Je zou ook kunnen zeggen dat hij de gevangene was van zijn grootheidswaan.

Mens
Geen enkel mens kan meer mens zijn dan welk willekeurig ander mens dan ook. In het menszijn zijn we allemaal gelijk, wat de verschillen tussen ons voor de rest ook zouden kunnen zijn. Ik ben nog nooit een mens tegengekomen die geen mens was. ‘Koning, keizer, admiraal, poepen moeten ze allemaal’, was de variatie op een reclamedeun die wij als kinderen zongen. Hoeveel we ook van elkaar verschillen, in veel meer opzichten lijken we op elkaar.

Illusie
Dat een koning begroet dient te worden door een knieval en een diepe buiging, heeft te maken met het feit dat de koning daardoor de illusie heeft dat hij ‘boven’ die ander staat, zeker als die koning dan ook nog op een grote troon op een plateau zit. De onderdaan maakt zich kleiner om de koning zich groter te laten wanen. Feitelijk zijn zowel de koning als zijn onderdaan gelijk in het menszijn.
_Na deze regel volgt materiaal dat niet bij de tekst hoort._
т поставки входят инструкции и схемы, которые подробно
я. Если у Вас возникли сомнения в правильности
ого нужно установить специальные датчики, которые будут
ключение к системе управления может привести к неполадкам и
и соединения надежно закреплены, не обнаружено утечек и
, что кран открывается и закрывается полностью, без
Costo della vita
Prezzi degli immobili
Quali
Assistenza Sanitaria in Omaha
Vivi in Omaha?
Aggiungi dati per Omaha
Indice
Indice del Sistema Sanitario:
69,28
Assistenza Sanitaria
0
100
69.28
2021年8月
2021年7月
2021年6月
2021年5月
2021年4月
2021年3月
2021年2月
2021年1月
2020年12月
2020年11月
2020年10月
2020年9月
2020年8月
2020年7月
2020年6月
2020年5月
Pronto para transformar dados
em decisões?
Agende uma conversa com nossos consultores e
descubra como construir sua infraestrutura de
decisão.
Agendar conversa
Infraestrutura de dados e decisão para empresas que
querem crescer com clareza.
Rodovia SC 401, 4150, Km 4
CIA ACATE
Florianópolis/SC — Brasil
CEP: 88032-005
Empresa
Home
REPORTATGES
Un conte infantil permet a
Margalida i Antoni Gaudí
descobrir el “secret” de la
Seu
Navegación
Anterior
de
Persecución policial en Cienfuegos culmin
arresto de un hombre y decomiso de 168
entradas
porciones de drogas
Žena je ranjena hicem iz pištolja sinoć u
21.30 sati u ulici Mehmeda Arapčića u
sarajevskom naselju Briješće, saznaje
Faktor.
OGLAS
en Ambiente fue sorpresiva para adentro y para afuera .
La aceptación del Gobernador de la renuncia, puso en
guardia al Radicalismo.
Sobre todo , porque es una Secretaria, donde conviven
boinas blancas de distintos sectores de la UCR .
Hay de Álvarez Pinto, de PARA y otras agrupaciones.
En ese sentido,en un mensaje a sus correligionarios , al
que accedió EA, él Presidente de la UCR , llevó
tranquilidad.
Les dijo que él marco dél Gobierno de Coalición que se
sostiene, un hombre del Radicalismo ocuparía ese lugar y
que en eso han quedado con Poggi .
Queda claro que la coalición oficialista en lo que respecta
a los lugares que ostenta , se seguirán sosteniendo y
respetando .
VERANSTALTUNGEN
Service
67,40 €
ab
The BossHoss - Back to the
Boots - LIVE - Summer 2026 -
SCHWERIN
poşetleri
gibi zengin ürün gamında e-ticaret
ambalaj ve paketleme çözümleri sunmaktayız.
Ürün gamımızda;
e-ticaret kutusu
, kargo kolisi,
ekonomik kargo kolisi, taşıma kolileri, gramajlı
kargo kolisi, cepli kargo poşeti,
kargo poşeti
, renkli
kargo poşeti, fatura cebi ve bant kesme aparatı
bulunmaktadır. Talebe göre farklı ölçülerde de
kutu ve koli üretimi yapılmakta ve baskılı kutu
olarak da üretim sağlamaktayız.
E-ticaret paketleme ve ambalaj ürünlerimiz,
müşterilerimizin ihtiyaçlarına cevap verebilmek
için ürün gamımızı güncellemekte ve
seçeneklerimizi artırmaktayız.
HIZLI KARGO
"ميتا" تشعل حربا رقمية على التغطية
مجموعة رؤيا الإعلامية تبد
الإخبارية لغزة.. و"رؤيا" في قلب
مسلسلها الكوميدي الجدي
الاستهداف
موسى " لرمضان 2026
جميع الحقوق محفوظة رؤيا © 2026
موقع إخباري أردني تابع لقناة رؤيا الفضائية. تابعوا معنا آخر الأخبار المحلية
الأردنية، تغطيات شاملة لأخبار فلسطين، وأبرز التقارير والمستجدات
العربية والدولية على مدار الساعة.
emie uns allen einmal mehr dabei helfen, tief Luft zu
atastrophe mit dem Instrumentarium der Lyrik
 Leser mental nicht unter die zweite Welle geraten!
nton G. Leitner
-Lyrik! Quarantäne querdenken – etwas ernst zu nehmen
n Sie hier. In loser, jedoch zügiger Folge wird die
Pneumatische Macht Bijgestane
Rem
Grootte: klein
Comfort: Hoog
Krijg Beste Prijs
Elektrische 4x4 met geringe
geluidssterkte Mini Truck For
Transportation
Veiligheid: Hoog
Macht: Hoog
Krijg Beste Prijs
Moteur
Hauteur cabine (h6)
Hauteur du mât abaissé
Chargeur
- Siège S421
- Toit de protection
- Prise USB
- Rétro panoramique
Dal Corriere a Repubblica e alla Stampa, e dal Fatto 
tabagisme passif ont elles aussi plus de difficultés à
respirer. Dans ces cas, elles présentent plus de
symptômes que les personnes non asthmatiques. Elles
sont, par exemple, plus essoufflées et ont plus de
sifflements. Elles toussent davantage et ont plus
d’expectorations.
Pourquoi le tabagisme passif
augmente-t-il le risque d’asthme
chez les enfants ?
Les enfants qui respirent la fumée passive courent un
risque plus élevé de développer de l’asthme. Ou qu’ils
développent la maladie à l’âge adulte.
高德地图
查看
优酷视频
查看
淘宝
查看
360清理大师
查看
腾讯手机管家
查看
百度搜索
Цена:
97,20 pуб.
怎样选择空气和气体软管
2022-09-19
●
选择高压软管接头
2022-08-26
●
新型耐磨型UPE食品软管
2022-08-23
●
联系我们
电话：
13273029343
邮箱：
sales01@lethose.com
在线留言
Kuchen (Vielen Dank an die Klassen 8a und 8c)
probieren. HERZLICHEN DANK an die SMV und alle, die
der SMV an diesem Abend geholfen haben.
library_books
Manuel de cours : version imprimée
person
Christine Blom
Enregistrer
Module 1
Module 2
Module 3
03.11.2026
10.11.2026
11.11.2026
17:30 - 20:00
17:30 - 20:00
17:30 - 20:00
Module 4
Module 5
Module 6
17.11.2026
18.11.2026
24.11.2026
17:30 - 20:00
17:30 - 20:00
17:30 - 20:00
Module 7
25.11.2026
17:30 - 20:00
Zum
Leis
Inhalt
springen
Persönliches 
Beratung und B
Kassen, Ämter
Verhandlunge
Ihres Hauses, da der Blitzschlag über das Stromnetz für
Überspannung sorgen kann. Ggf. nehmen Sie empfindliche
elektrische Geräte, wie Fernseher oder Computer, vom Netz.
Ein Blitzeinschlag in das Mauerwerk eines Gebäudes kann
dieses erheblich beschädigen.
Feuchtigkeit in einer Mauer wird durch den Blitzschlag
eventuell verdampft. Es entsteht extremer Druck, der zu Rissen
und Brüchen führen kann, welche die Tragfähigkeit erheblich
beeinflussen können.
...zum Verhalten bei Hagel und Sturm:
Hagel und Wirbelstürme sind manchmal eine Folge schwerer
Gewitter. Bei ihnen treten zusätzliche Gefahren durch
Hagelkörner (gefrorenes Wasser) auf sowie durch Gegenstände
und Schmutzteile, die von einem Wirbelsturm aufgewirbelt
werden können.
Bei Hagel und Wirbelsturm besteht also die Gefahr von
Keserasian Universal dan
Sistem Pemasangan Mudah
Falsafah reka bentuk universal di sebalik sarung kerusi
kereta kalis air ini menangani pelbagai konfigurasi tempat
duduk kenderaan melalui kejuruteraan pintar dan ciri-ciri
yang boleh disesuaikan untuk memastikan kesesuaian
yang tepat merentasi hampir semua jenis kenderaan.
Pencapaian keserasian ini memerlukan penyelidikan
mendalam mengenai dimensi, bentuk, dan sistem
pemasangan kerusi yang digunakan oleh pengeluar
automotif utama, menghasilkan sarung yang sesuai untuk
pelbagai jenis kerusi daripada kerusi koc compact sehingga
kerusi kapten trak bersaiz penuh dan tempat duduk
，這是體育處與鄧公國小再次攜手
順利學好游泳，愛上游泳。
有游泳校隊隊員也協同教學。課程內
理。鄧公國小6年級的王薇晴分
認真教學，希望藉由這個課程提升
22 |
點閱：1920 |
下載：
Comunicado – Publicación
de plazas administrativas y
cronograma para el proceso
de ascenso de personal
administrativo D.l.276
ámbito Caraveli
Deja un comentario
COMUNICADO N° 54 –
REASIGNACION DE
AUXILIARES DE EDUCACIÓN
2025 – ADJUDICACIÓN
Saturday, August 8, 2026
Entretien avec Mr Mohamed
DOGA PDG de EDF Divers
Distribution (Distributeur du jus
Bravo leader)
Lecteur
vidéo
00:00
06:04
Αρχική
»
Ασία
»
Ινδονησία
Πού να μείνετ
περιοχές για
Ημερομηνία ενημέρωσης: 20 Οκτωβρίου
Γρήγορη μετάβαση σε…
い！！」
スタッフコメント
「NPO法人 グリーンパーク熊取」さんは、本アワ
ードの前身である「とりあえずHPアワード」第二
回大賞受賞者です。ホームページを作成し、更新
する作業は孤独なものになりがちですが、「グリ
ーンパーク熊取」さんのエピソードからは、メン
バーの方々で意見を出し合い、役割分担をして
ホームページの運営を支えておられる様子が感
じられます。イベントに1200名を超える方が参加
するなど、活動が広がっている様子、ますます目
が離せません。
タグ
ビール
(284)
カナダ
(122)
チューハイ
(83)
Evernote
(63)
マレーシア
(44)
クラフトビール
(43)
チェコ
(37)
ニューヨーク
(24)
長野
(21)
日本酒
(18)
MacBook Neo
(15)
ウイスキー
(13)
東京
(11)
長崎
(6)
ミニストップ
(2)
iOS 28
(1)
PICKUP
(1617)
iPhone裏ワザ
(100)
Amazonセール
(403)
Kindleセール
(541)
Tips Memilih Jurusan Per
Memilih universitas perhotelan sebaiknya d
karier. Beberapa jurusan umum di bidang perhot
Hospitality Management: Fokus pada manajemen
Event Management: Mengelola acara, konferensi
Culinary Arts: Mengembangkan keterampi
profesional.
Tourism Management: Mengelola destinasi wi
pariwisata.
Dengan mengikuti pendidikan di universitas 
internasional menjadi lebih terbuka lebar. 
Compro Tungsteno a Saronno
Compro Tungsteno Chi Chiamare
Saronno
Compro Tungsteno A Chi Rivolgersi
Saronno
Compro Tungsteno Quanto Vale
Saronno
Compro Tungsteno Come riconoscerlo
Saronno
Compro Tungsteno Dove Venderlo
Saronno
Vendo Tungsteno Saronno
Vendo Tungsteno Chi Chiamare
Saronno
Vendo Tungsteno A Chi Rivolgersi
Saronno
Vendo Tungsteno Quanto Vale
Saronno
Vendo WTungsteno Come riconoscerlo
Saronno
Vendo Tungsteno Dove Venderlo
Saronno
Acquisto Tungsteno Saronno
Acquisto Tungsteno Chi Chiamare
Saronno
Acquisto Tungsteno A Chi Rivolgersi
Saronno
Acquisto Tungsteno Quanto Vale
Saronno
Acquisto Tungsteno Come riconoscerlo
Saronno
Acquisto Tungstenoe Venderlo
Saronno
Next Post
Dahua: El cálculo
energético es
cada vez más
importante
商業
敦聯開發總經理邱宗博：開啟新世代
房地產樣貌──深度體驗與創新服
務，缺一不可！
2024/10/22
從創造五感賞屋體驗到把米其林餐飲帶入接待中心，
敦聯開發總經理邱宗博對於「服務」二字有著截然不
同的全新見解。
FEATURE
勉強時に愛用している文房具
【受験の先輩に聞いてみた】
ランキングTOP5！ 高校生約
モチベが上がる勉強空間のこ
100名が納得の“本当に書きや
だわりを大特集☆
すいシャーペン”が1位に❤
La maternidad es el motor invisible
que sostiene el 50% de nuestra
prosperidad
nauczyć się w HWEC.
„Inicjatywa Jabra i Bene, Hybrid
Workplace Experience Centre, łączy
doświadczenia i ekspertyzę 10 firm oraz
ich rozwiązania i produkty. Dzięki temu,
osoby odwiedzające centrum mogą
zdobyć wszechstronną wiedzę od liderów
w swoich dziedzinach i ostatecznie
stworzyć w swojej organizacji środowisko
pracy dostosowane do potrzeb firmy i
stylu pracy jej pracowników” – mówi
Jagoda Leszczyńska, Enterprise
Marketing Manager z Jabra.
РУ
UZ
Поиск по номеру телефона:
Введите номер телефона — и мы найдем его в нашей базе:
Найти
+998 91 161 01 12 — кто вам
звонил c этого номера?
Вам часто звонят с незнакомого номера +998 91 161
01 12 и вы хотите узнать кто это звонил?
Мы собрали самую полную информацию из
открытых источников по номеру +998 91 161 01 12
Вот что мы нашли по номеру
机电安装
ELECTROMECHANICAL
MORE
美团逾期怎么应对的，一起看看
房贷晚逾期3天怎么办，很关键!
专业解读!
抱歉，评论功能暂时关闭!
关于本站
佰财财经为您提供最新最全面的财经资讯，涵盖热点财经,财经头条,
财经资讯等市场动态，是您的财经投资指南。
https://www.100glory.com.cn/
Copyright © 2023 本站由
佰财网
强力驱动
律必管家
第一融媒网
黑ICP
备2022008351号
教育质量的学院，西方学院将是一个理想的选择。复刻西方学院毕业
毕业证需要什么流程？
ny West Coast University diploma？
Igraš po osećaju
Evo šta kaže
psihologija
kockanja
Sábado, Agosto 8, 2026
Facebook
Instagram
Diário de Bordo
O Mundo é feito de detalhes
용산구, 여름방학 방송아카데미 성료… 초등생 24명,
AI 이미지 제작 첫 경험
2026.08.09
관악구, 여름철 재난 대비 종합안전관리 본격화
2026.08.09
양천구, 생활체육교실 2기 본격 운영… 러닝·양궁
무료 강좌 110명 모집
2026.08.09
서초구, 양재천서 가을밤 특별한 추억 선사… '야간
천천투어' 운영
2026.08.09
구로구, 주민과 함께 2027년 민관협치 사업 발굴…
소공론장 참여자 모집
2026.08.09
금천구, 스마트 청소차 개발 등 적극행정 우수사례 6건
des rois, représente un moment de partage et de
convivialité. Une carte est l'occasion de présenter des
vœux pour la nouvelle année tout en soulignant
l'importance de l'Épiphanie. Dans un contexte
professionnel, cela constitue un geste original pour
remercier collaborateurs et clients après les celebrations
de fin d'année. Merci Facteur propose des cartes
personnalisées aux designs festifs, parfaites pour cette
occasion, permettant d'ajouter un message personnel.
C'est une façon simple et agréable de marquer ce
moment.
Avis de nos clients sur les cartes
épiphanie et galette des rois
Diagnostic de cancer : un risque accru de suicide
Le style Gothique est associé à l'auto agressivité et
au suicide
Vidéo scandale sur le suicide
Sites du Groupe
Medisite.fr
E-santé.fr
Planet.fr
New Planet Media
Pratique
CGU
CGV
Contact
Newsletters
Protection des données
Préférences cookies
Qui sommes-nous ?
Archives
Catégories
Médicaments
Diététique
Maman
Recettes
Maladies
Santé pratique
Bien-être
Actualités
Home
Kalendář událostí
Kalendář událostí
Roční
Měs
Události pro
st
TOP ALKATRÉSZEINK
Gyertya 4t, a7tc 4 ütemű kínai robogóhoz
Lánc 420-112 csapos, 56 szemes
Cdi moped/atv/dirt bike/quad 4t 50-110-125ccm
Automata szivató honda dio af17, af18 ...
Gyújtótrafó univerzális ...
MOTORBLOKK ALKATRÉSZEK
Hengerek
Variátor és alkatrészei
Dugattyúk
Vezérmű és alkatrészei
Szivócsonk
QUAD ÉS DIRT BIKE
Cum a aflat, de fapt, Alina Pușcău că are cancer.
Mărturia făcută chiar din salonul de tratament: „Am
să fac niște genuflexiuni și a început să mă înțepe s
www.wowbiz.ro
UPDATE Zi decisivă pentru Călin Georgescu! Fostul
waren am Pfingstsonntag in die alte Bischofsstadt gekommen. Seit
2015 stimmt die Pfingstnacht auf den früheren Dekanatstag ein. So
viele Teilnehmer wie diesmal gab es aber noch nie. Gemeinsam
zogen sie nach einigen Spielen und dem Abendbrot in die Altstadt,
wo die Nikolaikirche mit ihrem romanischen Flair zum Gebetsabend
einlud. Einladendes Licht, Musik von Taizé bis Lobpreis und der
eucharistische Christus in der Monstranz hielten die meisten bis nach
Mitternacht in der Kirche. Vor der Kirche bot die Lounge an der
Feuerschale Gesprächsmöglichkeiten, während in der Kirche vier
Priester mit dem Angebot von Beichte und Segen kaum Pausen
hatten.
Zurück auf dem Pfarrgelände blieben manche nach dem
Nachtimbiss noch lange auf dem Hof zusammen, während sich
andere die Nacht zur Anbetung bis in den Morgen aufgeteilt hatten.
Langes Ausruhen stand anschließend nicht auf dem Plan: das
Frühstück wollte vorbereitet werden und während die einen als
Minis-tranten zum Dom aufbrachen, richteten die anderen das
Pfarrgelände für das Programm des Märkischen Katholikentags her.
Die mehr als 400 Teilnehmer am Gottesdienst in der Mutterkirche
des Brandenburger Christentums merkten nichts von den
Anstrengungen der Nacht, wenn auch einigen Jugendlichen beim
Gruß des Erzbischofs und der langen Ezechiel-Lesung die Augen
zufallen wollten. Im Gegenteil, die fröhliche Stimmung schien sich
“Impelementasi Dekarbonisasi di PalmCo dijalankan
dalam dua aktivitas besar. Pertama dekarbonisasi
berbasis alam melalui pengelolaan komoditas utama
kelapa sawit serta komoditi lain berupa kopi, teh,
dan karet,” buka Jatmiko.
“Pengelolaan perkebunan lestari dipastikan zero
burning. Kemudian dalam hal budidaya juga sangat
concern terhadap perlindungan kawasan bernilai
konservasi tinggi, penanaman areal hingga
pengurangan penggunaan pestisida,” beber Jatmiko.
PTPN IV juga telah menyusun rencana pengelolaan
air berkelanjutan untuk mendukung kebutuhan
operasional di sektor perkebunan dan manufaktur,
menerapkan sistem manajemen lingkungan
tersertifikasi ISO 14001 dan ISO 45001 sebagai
De een is niet echt groter en zelfs niet belangrijker dan de ander.

Geschiedschrijving
Ook de geschiedschrijving wordt gedaan door of ten bate van de machthebbers. Daardoor lijkt het alsof onze collectieve geschiedenis door hen bepaald wordt. Geschiedenisverhalen lichten altijd elementen uit de werkelijkheid en laten de rest weg. Dat betekent niet dat wat wordt weggelaten er voor de werkelijkheid niet toe doet, maar dat het er voor het verhaal dat verteld wordt niet toe doet. Als iemand anders een verhaal verteld dat uit dezelfde werkelijkheid put, zal die persoon andere elementen uit de werkelijkheid lichten en andere zaken weglaten.

Complex
De geschiedenis zoals die werkelijk heeft plaatsgevonden is zo complex dat we niet in staat zijn die totale geschiedenis te kennen of aan elkaar over te dragen.

Doodzwijgen
Ik heb wel eens geopperd dat we er beter aan zouden doen om bepaalde personen uit ons collectieve geheugen te bannen. Al die veroveraars die onze geschiedenisboeken vullen, zouden we beter dood kunnen zwijgen. We doen ze teveel eer aan om ze na hun dood nog zoveel belang toe te kennen. Daarmee stimuleren we de machthebbers van nu om ook te streven naar eeuwige roem. Daardoor komt lang niet altijd het beste in die machthebbers naar boven.

Roem
Ook roem is een gevangenis. En mensen die de gevangene zijn van het streven naar roem zullen anderen onderwerpen aan dat streven. Zodat mensen de gevangene worden van een machthebber die naar roem streeft terwijl hij zelf de gevangene van dat streven naar roem is.

Rijkdom
Dat is waarom ik mezelf wil bevrijden van de zucht naar roem en naar meer bezit dan ik nodig heb om te kunnen leven. Omdat ik in een wereld geboren ben en leef waarin het geloof in privébezit dominant is, kan ik niet zonder bezit zijn. Maar ik hoef me niet, willens en wetens, te onderwerpen aan dat geloof. Rijkdom en roem zijn ketenen waaraan mensen zichzelf vastketenen en waaraan ze ook anderen proberen vast te ketenen.

De ziel
Daarom streef ik geen rijkdom en roem na. Ik word niet meer mens als ik meer bezit. Ik word niet meer mens als ik meer roem vergaar. Als de geschiedenis vergeet wie ik was, dan juich ik dat toe. Laat mijn naam vergeten worden. Laat niemand meer weten dat ik ooit heb bestaan. Maar laat mijn ziel de zielen van anderen raken, zodat ze zich kunnen voeden aan mijn ziel. Zoals ik mij ook aan de zielen van anderen heb gevoed.

Gelijk
Ik weet niet of ik in de wereld waarin ik ter wereld ben gekomen volledig vrij kan zijn. Ik weet wel dat ik er naar kan streven om mijzelf te bevrijden van de illusie dat anderen onder of boven mij staan. Door niet op mijn medemensen neer te kijken, maar ook niet naar ze op te kijken, bevrijd ik mezelf. Ik ben niet meer mens dan een ander. Maar ik ben ook niet minder mens dan een ander. Ieder mens heeft evenveel bestaansrecht als ik heb.

Volgens mij is dat de kern van vrijheid.